### Provided material
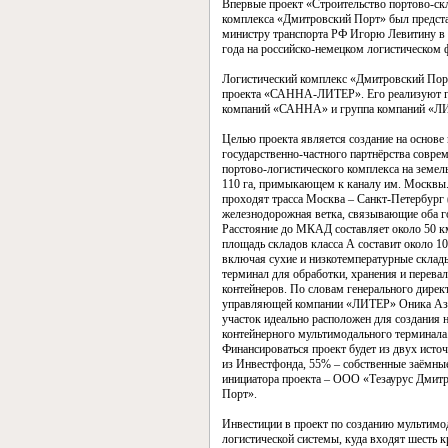
Впервые проект «Строительство портово-ск
комплекса «Дмитровский Порт» был предст
министру транспорта РФ Игорю Левитину в 
года на российско-немецком логистическом 
Логистический комплекс «Дмитровский Порт
проекта «САННА-ЛИТЕР». Его реализуют 
компаний «САННА» и группа компаний «Л
Целью проекта является создание на основе
государственно-частного партнёрства совре
портово-логистического комплекса на земел
110 га, примыкающем к каналу им. Москвы
проходят трасса Москва – Санкт-Петербург 
железнодорожная ветка, связывающие оба г
Расстояние до МКАД составляет около 50 
площадь складов класса А составит около 100
включая сухие и низкотемпературные склады
терминал для обработки, хранения и перева
контейнеров. По словам генерального дирек
управляющей компании «ЛИТЕР» Оника Аз
участок идеально расположен для создания 
контейнерного мультимодального терминала
Финансироваться проект будет из двух исто
из Инвестфонда, 55% – собственные заёмные
инициатора проекта – ООО «Тезаурус Дмит
Порт».
Инвестиции в проект по созданию мультимо
логистической системы, куда входят шесть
######
▶ What to produce: Out of the data above, transcribe exactly and only the lines starting with the line that has "года на российско-немецком логистическом" and going on through the line that has "площадь складов класса А составит около 100", both included.

▶ Your response:
года на российско-немецком логистическом 
Логистический комплекс «Дмитровский Порт
проекта «САННА-ЛИТЕР». Его реализуют 
компаний «САННА» и группа компаний «Л
Целью проекта является создание на основе
государственно-частного партнёрства совре
портово-логистического комплекса на земел
110 га, примыкающем к каналу им. Москвы
проходят трасса Москва – Санкт-Петербург 
железнодорожная ветка, связывающие оба г
Расстояние до МКАД составляет около 50 
площадь складов класса А составит около 100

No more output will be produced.